Empathy - Is It a Myth

For anyone working in the ‘Front-Facing’ sector of the mental health professions, empathy and the therapeutic alliance are considered to be vital components of successful treatment (Nienhuis, 2018).

However, there seems to be a general confusion on what exactly ‘empathy’ is. Political figures and pundits have recently concluded that, under certain circumstances, empathy can be toxic.

Hillary Clinton recently published her thoughts on the subject in the Atlantic and Allie Beth Stuckey wrote the book, ‘Toxic Empathy’ in 2024, in which she noted how the left is exploiting Christian compassion for their own ends.

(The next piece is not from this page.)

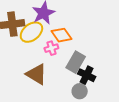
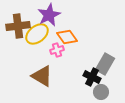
gray rectangle: (76, 62) -> (105, 64), moved
gray circle: (80, 91) -> (101, 92), moved

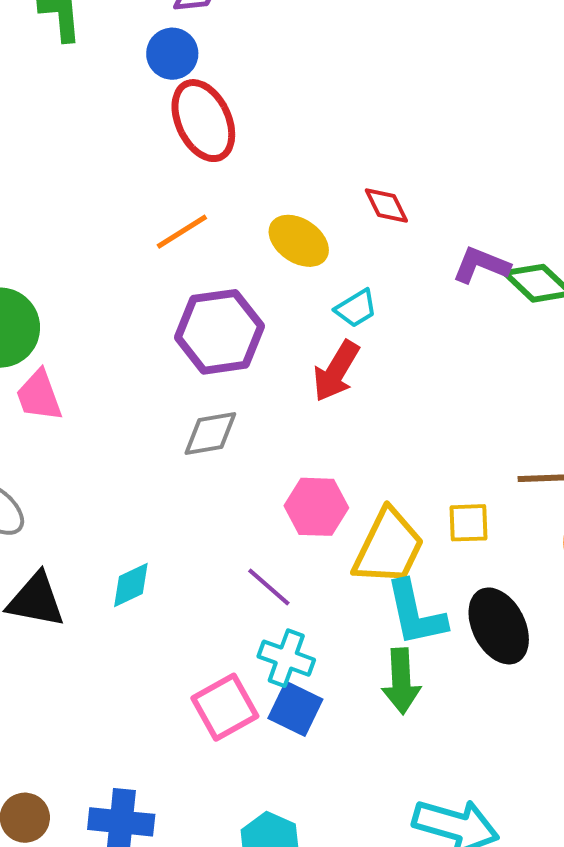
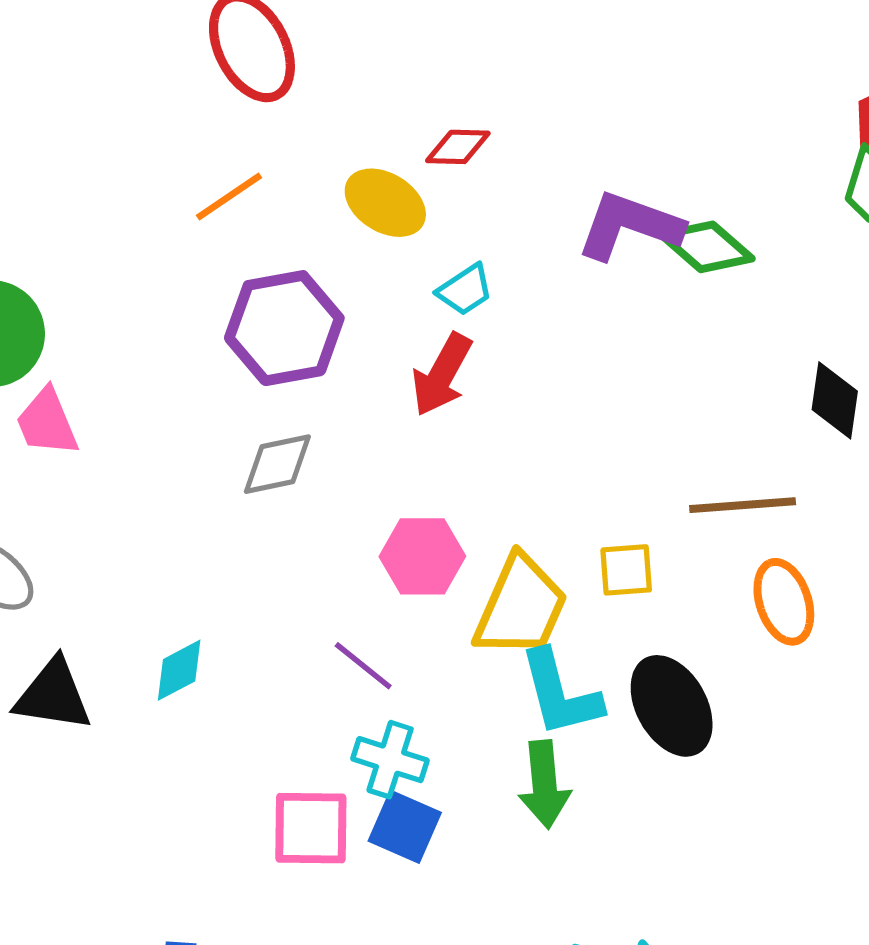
red diamond: (386, 206) -> (458, 147), moved, turned -60
purple L-shape: (481, 265) -> (630, 226), size x1.4
pink square: (225, 707) -> (311, 828), turned 32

Having read both publications, as a mental health professional, I felt that is was a shame that both ladies didn’t just use the word ‘sympathy’ instead of ‘empathy’ as it would have saved them, and us, a lot of confusion.

Unfortunately, the confusion surrounding the word ‘empathy’ is not limited to the political debate. The mental health professions suffer from a similar confusion and double-think. From a clinical point of view, they describe ‘empathy’ in two conflicting ways:

  1. The capacity of human beings to sense or perceive “the private world’ of another person’s thoughts or feelings, which implicitly suggests that the mind is not confined to the physical brain.
  2. The ability to closely observe physical cues and to use the imagination to guess what the client is thinking or feeling, which suggests that the mind is limited to the physical brain and five senses.

In this series of articles, I will discuss the modern concept of empathy, specifically its role in the mental health professions, and its importance to our clients. I will discuss the history of the concept and the etymology of the word. More importantly, I will suggest the cause of this confusion in the context of the changing face of science.

In this first article, I will suggest an answer to the question ‘does empathy even exist’?

In 1956, Carl Rogers, the father of ‘person-centred’ therapy, wrote in the Journal of Consulting Psychology ‘The Necessary and Sufficient Conditions of Therapeutic Personality Change’ in which paper he said:

“The fifth condition is that the therapist is experiencing an accurate, empathic understanding of the client's awareness of his own experience. To sense the client's private world as if it were your own, but without ever losing the “as if” quality—this is empathy, and this seems essential to therapy.”

And again, later in 1961, he stressed the importance of ‘empathy’ in the therapeutic relationship in his book ‘On Becoming a Person’ 1961:

“To sense the client’s private world as if it were your own, but without ever losing the ‘as if’ quality; to perceive the feelings and meanings which the client experiences, and to communicate this understanding to him or her. This is what I mean by empathy: perceiving the internal frame of reference of another with accuracy, and with the emotional components and meanings which pertain thereto.”

Obviously, the term ‘as if’ implicitly suggests that the therapist use his imagination to guess what the client is thinking or feeling whilst, in the same sentence, Rogers suggests that the therapist should, sense and perceive the client’s ‘private world’, which implies extrasensory perception.

Such conflicting advice does not help mental health professionals learn to be genuinely empathic, rather it implicitly compels them to ‘guess’ and to repeat their conjecture back to the client, ad nasuem. This often leads to the break-down of the therapeutic relationship and disengagement of the client. So what is ‘empathy’?

Contrary to popular belief, ‘empathy’, is a modern word (20th century) based on an old German idea (Einfühlung), translated (badly) into Greek to give it a clinical veneer. Originally this made-up term meant ‘prejudice, malevolence, or hatred’. Somewhat ironically, over time it has come to be defined as ‘the ability to share someone else's feelings or experiences by imagining what it would be like to be in that person's situation’.

Interestingly, in 1956, J.T. McIntosh used the word ‘empath’ in his science fiction writing to describe someone with extrasensory perception (the ability to know what a person is really experiencing without resort to inference or context). However, the fact that the term seemed to immediately gain global usage did not happen in a vacuum.

This was a time when science was beginning to adopt the neurocentric view of the mind – that the mind and consciousness was a product of the brain – and any suggestion that there was more to the mind than meat was frowned on.

However, people still needed a term to describe sensing a person’s thoughts, feelings or mood - a phenomena, with which they had always been familiar. The public enthusiastically adopted the word ‘empath’.

Prior to the Second World War, in almost every culture and time, humans had a word to describe sensing a person’s thoughts and feelings remotely.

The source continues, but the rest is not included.